Saved data entries:
▼▼▼
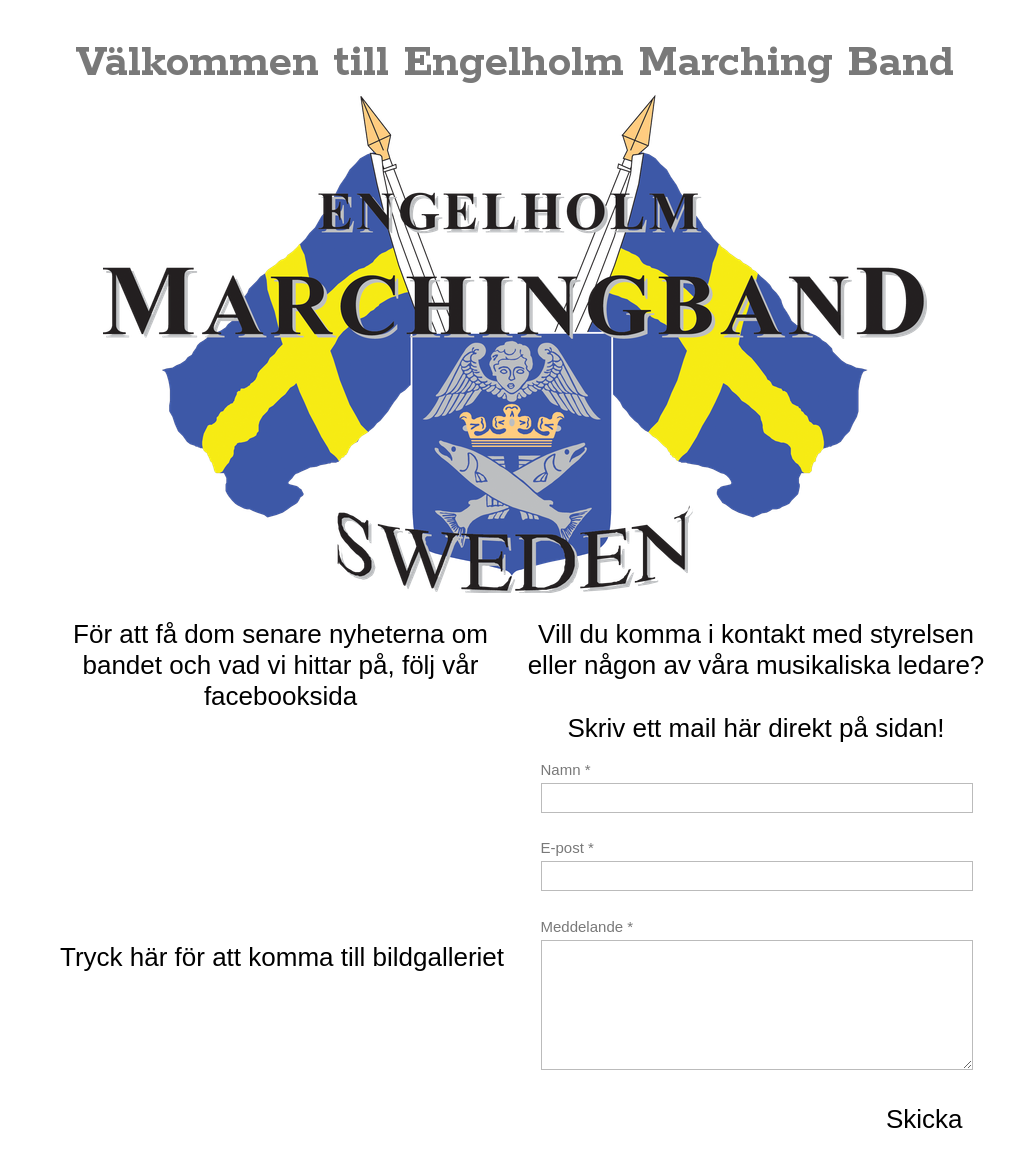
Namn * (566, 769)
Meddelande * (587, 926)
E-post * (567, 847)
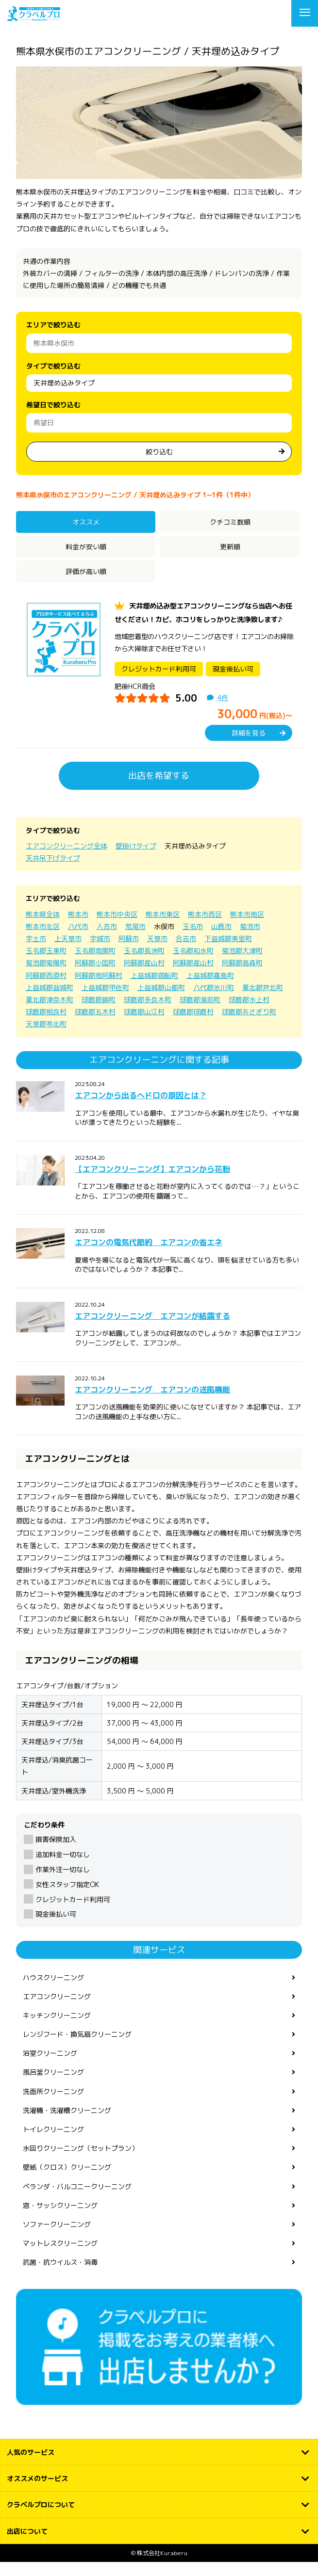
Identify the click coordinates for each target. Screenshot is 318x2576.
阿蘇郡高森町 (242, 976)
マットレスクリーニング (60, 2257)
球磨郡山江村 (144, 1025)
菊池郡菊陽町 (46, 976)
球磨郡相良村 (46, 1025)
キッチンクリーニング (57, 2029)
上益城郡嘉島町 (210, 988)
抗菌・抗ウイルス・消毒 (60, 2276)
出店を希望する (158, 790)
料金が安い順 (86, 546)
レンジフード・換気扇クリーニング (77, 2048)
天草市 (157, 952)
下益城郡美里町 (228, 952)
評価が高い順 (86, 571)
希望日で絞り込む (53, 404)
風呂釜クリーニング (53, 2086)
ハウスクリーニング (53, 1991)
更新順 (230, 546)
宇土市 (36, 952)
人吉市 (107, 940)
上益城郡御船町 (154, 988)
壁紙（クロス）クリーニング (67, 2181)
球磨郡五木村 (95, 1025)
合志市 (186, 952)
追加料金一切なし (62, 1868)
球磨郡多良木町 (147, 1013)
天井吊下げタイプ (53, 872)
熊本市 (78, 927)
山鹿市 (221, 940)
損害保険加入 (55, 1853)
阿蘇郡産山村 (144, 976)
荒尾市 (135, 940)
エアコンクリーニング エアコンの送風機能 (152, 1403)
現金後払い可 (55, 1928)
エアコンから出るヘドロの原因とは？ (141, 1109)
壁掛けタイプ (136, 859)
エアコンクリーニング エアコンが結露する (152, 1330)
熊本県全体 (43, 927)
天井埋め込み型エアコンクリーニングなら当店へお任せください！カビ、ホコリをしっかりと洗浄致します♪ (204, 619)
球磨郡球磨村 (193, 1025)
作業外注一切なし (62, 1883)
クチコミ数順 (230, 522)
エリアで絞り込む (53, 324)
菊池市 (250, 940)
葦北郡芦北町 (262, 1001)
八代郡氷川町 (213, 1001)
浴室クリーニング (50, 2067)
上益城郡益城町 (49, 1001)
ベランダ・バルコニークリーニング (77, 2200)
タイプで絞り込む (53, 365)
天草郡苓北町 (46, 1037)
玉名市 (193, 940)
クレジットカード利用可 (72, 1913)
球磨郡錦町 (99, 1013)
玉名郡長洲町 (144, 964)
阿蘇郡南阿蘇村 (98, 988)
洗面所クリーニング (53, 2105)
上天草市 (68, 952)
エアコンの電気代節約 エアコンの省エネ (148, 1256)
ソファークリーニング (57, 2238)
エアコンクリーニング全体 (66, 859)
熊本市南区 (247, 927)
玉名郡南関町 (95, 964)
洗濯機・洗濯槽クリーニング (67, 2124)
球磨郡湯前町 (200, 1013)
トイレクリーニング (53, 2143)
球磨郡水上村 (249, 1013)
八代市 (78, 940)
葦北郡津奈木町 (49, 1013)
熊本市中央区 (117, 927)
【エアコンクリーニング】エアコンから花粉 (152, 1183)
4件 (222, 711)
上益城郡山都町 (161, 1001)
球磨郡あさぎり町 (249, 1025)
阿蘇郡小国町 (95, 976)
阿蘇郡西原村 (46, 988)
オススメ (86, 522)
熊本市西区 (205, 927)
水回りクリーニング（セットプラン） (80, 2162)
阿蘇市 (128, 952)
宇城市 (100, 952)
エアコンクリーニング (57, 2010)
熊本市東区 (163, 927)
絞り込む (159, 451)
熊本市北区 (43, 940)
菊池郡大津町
▲▲▲
BRIEF:
For this exercise, repeat exactly the lines of the data above from the one with "壁掛けタイプ (136, 859)" down to the one with "玉名郡長洲町 (144, 964)", both end lines included.

COMPLETED EXERCISE:
壁掛けタイプ (136, 859)
エアコンクリーニング エアコンが結露する (152, 1330)
熊本県全体 (43, 927)
天井埋め込み型エアコンクリーニングなら当店へお任せください！カビ、ホコリをしっかりと洗浄致します♪ (204, 619)
球磨郡球磨村 (193, 1025)
作業外注一切なし (62, 1883)
クチコミ数順 (230, 522)
エリアで絞り込む (53, 324)
菊池市 (250, 940)
葦北郡芦北町 (262, 1001)
八代郡氷川町 (213, 1001)
浴室クリーニング (50, 2067)
上益城郡益城町 (49, 1001)
ベランダ・バルコニークリーニング (77, 2200)
タイプで絞り込む (53, 365)
天草郡苓北町 (46, 1037)
玉名市 (193, 940)
クレジットカード利用可 (72, 1913)
球磨郡錦町 (99, 1013)
玉名郡長洲町 (144, 964)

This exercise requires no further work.